Assignment
Take the lines below from the one with "Filter by distance" through the one with "We are ISO/IEC 27001:2022 Certified." and retype them exactly. Include nothing else, and no pictures.

#### Provided records ####

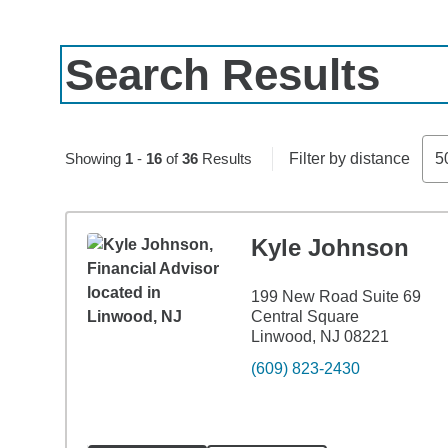
Search Results
Skip to pagination controls
Showing
1
-
16
of
36
Results
Filter by distance
5
Kyle Johnson
199 New Road Suite 69
Central Square
Linwood, NJ 08221
(609) 823-2430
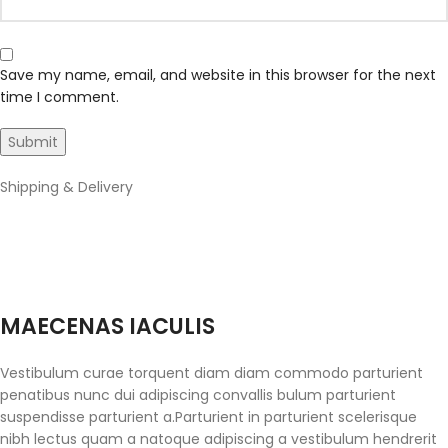
Save my name, email, and website in this browser for the next
time I comment.
Shipping & Delivery
MAECENAS IACULIS
Vestibulum curae torquent diam diam commodo parturient
penatibus nunc dui adipiscing convallis bulum parturient
suspendisse parturient a.Parturient in parturient scelerisque
nibh lectus quam a natoque adipiscing a vestibulum hendrerit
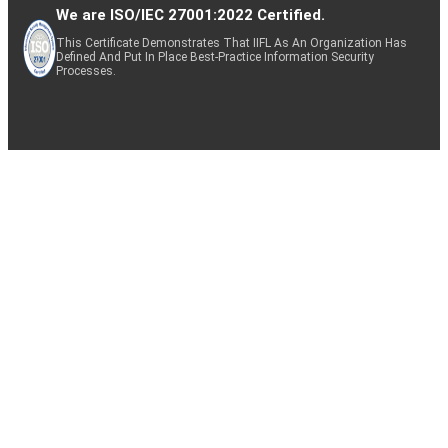
We are ISO/IEC 27001:2022 Certified.
This Certificate Demonstrates That IIFL As An Organization Has
Defined And Put In Place Best-Practice Information Security
Processes.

####

Task output
Filter by distance
5
Kyle Johnson
199 New Road Suite 69
Central Square
Linwood, NJ 08221
(609) 823-2430
Save my name, email, and website in this browser for the next
time I comment.
Shipping & Delivery
MAECENAS IACULIS
Vestibulum curae torquent diam diam commodo parturient
penatibus nunc dui adipiscing convallis bulum parturient
suspendisse parturient a.Parturient in parturient scelerisque
nibh lectus quam a natoque adipiscing a vestibulum hendrerit
We are ISO/IEC 27001:2022 Certified.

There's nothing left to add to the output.